Help! I have duplicates or missing data: Best practices on accounting for annotations

Scaling annotations can be really hard. More scale means more complexity, which can make accounting for all of those annotations challenging, time-consuming, overwhelming, error-prone, or even impractical.

Unfortunately, many ML engineers and developers don’t realize this until they scale their annotations, risking wasted time and effort after labeling hundreds or thousands of annotations. As you dig deeper, you'll also find trade-offs from memory to network/latency to human-centered issues with annotators. In Prodigy, we've set smart defaults to minimize problems with duplicates and missing data, but sometimes there are edge cases that require you to make a choices for your workflow.
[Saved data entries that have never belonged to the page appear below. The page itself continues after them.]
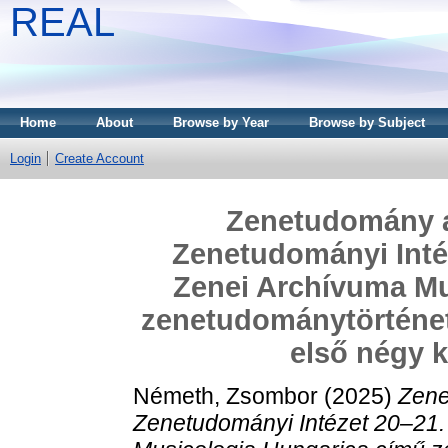
REAL
Home
About
Browse by Year
Browse by Subject
Login
Create Account
Zenetudomány a
Zenetudományi Inté
Zenei Archívuma Mu
zenetudománytörténet
első négy k
Németh, Zsombor
(2025)
Zene
Zenetudományi Intézet 20–21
We're developing this doc to help guide you through the challenging world of annotation accounting. the good news: we've been working on this and want to develop more detailed documentation to help you avoid issues.

If you think you have duplicate or missing records, before posting a new thread, please review this checklist of items as you may find an answer to your problem. If not, we will be able to help you much faster after having ruled out these common hiccups that can occur.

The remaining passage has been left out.